WHITESIDE, P.J., and YOUNG, J., concur.
Concurrence Opinion
Although I concur in the opinion and judgment, I feel some additional comments concerning the circumstances herein are appropriate, lest one erroneously extend our conclusions concerning public restroom privacy beyond that which we determine.
Here, defendant and his companion could not have expected complete privacy since anyone entering the restroom could view their feet and legs up to the point where the stall door commenced. The top of the door was as low as six feet from the floor according to the testimony. Although the exact distance between the bottom of the door and the floor is not certain, the officer testified it was three feet. Additionally, according to the officer's testimony, anyone entering the restroom could hear the sniffing or snorting sound emanating from the stall. Also, the men did not evince an expectation of privacy since they left the stall door unlocked. One entering a toilet stall only partially enclosed by a door or partition cannot have an expectation of complete privacy, although some degree of privacy may be expected, but, if the door is left unlocked, there is a possibility that someone may *200 open the door to enter, exposing the occupants of the stall to the view of anyone in the restroom.

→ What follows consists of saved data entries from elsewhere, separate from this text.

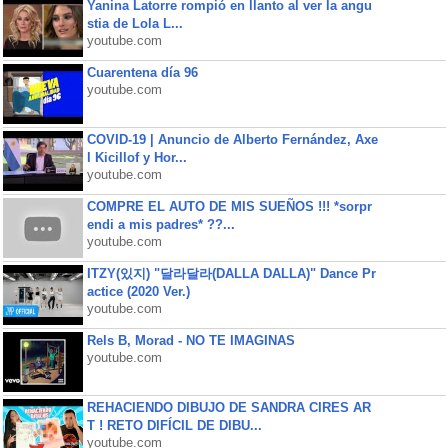
Yanina Latorre rompió en llanto al ver la angu
stia de Lola L...
youtube.com
Cuarentena día 96
youtube.com
COVID-19 | Anuncio de Alberto Fernández, Axe
l Kicillof y Hor...
youtube.com
COMPRE EL AUTO DE MIS SUEÑOS !!! *sorpr
endi a mis padres* ??...
youtube.com
ITZY(있지) "달라달라(DALLA DALLA)" Dance Pr
actice (2020 Ver.)
youtube.com
Rels B, Morad - NO TE IMAGINAS
youtube.com
REHACIENDO DIBUJO DE SANDRA CIRES AR
T ! RETO DIFÍCIL DE DIBU...
youtube.com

Under the circumstances here, the officer obtained sufficient information from observing that which anyone could observe to justify the officer in making further investigation into the nature of the activity he had seen and heard taking place in the public restroom stall. He then "peeped" into the stall by putting his hands on the top of the partition and pulling himself up. There is no indication of his height or how far he "pulled" himself, but there is no suggestion his feet left the floor.
Under these circumstances, the intrusion of the officer was neither unreasonable nor an unwarranted invasion of defendant's privacy, since only limited privacy could be reasonably anticipated.